REQUIRED WORK: Wherever the string "weatheronline" appears in the entries below, return the line that holds it.
──────── EXERCISE MATERIALS ────────
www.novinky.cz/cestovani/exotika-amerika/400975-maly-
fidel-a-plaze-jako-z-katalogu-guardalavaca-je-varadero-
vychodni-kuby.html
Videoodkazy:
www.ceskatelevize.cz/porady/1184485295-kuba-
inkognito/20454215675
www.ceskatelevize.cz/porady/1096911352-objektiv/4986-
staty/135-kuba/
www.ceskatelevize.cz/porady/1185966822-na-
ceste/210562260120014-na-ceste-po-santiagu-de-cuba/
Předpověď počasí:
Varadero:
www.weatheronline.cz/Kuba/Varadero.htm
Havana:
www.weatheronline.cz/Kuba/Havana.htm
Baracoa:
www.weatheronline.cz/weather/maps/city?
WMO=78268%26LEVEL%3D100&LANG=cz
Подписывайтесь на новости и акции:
────────
──────── EXERCISE MATERIALS ────────
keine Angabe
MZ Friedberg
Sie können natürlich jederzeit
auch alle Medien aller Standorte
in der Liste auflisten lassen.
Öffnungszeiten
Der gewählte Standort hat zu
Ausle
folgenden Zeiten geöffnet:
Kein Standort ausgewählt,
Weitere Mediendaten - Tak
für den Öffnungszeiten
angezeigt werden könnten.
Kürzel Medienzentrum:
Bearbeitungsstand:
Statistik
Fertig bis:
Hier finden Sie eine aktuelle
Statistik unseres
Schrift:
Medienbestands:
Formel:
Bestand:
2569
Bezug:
────────
WRITTEN ANSWER:
www.weatheronline.cz/Kuba/Varadero.htm
www.weatheronline.cz/Kuba/Havana.htm
www.weatheronline.cz/weather/maps/city?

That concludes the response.